We fear that if we reveal our true feelings, our true selves, our partners will leave us. Clients regularly tell relationship therapist Kelly Hendricks, MA, MFT, they struggle with these fears. Her male clients worry: “If I let my wife see the softer side of me, will she no longer view me as a ‘man?’ Will she still see me as the man she married? Will she see me as ‘weak?’” Clients also fear being judged, criticized and shut out.

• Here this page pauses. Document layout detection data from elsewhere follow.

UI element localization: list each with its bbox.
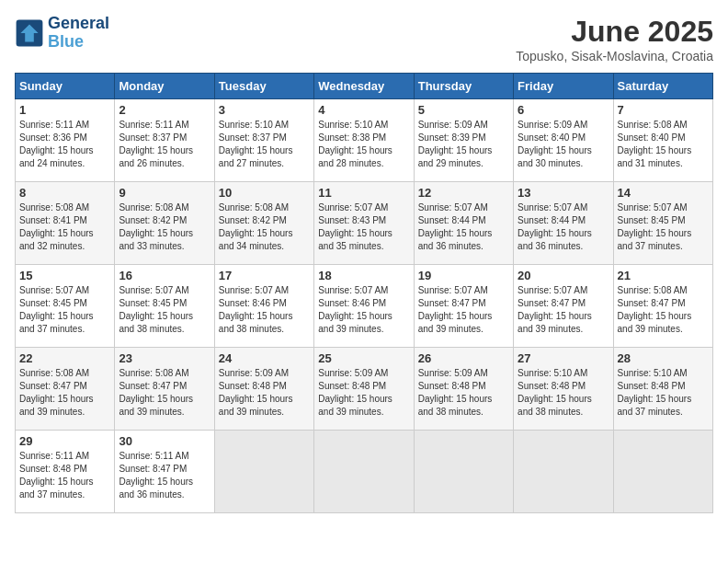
day-info: Sunrise: 5:08 AM Sunset: 8:42 PM Dayligh… [119,201,210,253]
calendar-cell: 3 Sunrise: 5:10 AM Sunset: 8:37 PM Dayli… [214,99,313,182]
calendar-cell: 5 Sunrise: 5:09 AM Sunset: 8:39 PM Dayli… [414,99,513,182]
calendar-cell: 28 Sunrise: 5:10 AM Sunset: 8:48 PM Dayl… [613,348,712,431]
day-info: Sunrise: 5:08 AM Sunset: 8:41 PM Dayligh… [19,201,110,253]
day-number: 2 [119,103,210,117]
day-number: 17 [219,269,310,282]
day-info: Sunrise: 5:08 AM Sunset: 8:47 PM Dayligh… [119,367,210,419]
day-number: 9 [119,186,210,200]
calendar-cell: 24 Sunrise: 5:09 AM Sunset: 8:48 PM Dayl… [214,348,313,431]
calendar-cell: 26 Sunrise: 5:09 AM Sunset: 8:48 PM Dayl… [414,348,513,431]
day-number: 26 [418,351,509,365]
day-info: Sunrise: 5:11 AM Sunset: 8:48 PM Dayligh… [19,450,110,501]
day-number: 7 [618,103,709,117]
day-info: Sunrise: 5:09 AM Sunset: 8:48 PM Dayligh… [318,367,409,419]
calendar-week-row: 22 Sunrise: 5:08 AM Sunset: 8:47 PM Dayl… [16,348,713,431]
day-info: Sunrise: 5:09 AM Sunset: 8:40 PM Dayligh… [518,119,609,170]
day-number: 22 [19,351,110,365]
day-info: Sunrise: 5:07 AM Sunset: 8:47 PM Dayligh… [418,284,509,336]
day-number: 13 [518,186,609,200]
calendar-cell: 25 Sunrise: 5:09 AM Sunset: 8:48 PM Dayl… [314,348,414,431]
calendar-cell: 16 Sunrise: 5:07 AM Sunset: 8:45 PM Dayl… [115,265,214,348]
calendar-cell: 17 Sunrise: 5:07 AM Sunset: 8:46 PM Dayl… [214,265,313,348]
calendar-cell: 27 Sunrise: 5:10 AM Sunset: 8:48 PM Dayl… [514,348,613,431]
day-info: Sunrise: 5:07 AM Sunset: 8:46 PM Dayligh… [318,284,409,336]
day-number: 18 [318,269,409,282]
logo: General Blue [15,15,109,52]
calendar-day-header: Tuesday [214,74,313,99]
calendar-cell: 19 Sunrise: 5:07 AM Sunset: 8:47 PM Dayl… [414,265,513,348]
calendar-cell: 10 Sunrise: 5:08 AM Sunset: 8:42 PM Dayl… [214,182,313,265]
day-number: 23 [119,351,210,365]
day-number: 16 [119,269,210,282]
calendar-cell: 9 Sunrise: 5:08 AM Sunset: 8:42 PM Dayli… [115,182,214,265]
calendar-cell: 15 Sunrise: 5:07 AM Sunset: 8:45 PM Dayl… [16,265,115,348]
day-number: 10 [219,186,310,200]
day-info: Sunrise: 5:07 AM Sunset: 8:45 PM Dayligh… [618,201,709,253]
title-block: June 2025 Topusko, Sisak-Moslavina, Croa… [516,15,713,63]
day-info: Sunrise: 5:07 AM Sunset: 8:45 PM Dayligh… [19,284,110,336]
calendar-cell: 4 Sunrise: 5:10 AM Sunset: 8:38 PM Dayli… [314,99,414,182]
day-number: 6 [518,103,609,117]
calendar-week-row: 8 Sunrise: 5:08 AM Sunset: 8:41 PM Dayli… [16,182,713,265]
day-number: 27 [518,351,609,365]
day-number: 30 [119,434,210,448]
day-number: 14 [618,186,709,200]
calendar-day-header: Wednesday [314,74,414,99]
calendar-cell [613,431,712,513]
day-number: 25 [318,351,409,365]
calendar-cell: 29 Sunrise: 5:11 AM Sunset: 8:48 PM Dayl… [16,431,115,513]
day-number: 12 [418,186,509,200]
day-number: 15 [19,269,110,282]
calendar-cell: 1 Sunrise: 5:11 AM Sunset: 8:36 PM Dayli… [16,99,115,182]
day-info: Sunrise: 5:10 AM Sunset: 8:37 PM Dayligh… [219,119,310,170]
day-info: Sunrise: 5:10 AM Sunset: 8:38 PM Dayligh… [318,119,409,170]
day-info: Sunrise: 5:10 AM Sunset: 8:48 PM Dayligh… [518,367,609,419]
day-info: Sunrise: 5:09 AM Sunset: 8:48 PM Dayligh… [219,367,310,419]
day-info: Sunrise: 5:09 AM Sunset: 8:39 PM Dayligh… [418,119,509,170]
calendar-cell: 18 Sunrise: 5:07 AM Sunset: 8:46 PM Dayl… [314,265,414,348]
day-info: Sunrise: 5:07 AM Sunset: 8:43 PM Dayligh… [318,201,409,253]
day-number: 20 [518,269,609,282]
calendar-cell: 8 Sunrise: 5:08 AM Sunset: 8:41 PM Dayli… [16,182,115,265]
calendar-week-row: 29 Sunrise: 5:11 AM Sunset: 8:48 PM Dayl… [16,431,713,513]
day-info: Sunrise: 5:07 AM Sunset: 8:47 PM Dayligh… [518,284,609,336]
day-number: 24 [219,351,310,365]
day-info: Sunrise: 5:09 AM Sunset: 8:48 PM Dayligh… [418,367,509,419]
calendar-cell [514,431,613,513]
day-number: 3 [219,103,310,117]
calendar-cell [414,431,513,513]
calendar-cell [214,431,313,513]
calendar-day-header: Thursday [414,74,513,99]
calendar-cell [314,431,414,513]
calendar-cell: 11 Sunrise: 5:07 AM Sunset: 8:43 PM Dayl… [314,182,414,265]
calendar-cell: 13 Sunrise: 5:07 AM Sunset: 8:44 PM Dayl… [514,182,613,265]
day-number: 1 [19,103,110,117]
calendar-week-row: 15 Sunrise: 5:07 AM Sunset: 8:45 PM Dayl… [16,265,713,348]
logo-text: General Blue [48,15,109,52]
calendar-day-header: Friday [514,74,613,99]
logo-icon [15,18,44,48]
day-info: Sunrise: 5:07 AM Sunset: 8:45 PM Dayligh… [119,284,210,336]
day-info: Sunrise: 5:07 AM Sunset: 8:44 PM Dayligh… [418,201,509,253]
day-info: Sunrise: 5:11 AM Sunset: 8:36 PM Dayligh… [19,119,110,170]
page-header: General Blue June 2025 Topusko, Sisak-Mo… [15,15,713,63]
day-number: 5 [418,103,509,117]
day-info: Sunrise: 5:07 AM Sunset: 8:46 PM Dayligh… [219,284,310,336]
day-info: Sunrise: 5:08 AM Sunset: 8:47 PM Dayligh… [618,284,709,336]
day-info: Sunrise: 5:11 AM Sunset: 8:37 PM Dayligh… [119,119,210,170]
calendar-cell: 7 Sunrise: 5:08 AM Sunset: 8:40 PM Dayli… [613,99,712,182]
calendar-cell: 30 Sunrise: 5:11 AM Sunset: 8:47 PM Dayl… [115,431,214,513]
calendar-table: SundayMondayTuesdayWednesdayThursdayFrid… [15,73,713,513]
calendar-header-row: SundayMondayTuesdayWednesdayThursdayFrid… [16,74,713,99]
main-title: June 2025 [516,15,713,49]
calendar-cell: 21 Sunrise: 5:08 AM Sunset: 8:47 PM Dayl… [613,265,712,348]
calendar-cell: 6 Sunrise: 5:09 AM Sunset: 8:40 PM Dayli… [514,99,613,182]
calendar-cell: 14 Sunrise: 5:07 AM Sunset: 8:45 PM Dayl… [613,182,712,265]
calendar-day-header: Saturday [613,74,712,99]
subtitle: Topusko, Sisak-Moslavina, Croatia [516,49,713,63]
day-info: Sunrise: 5:08 AM Sunset: 8:47 PM Dayligh… [19,367,110,419]
calendar-cell: 12 Sunrise: 5:07 AM Sunset: 8:44 PM Dayl… [414,182,513,265]
day-number: 8 [19,186,110,200]
day-info: Sunrise: 5:10 AM Sunset: 8:48 PM Dayligh… [618,367,709,419]
day-number: 4 [318,103,409,117]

Plus, many of us aren’t taught to effectively process or even label our emotions—which naturally makes it difficult (i.e., impossible) to share them with our partners. Instead we’re taught to fear our own emotions, or not to trust others with them, Hendricks said. Which leads us not to lean on our partners for emotional support, running “the risk of not having close and connected romantic relationships.”
Hendricks defines dependence as: “an innate emotional attachment need for survival that directly benefits one to have a felt sense of emotional safety and security that lends toward confidence and trust to connect deeply with self and one’s world.” She noted that it’s a completely human need to desire, long for and seek out deep emotional connections, comfort and reassurance from our romantic partners.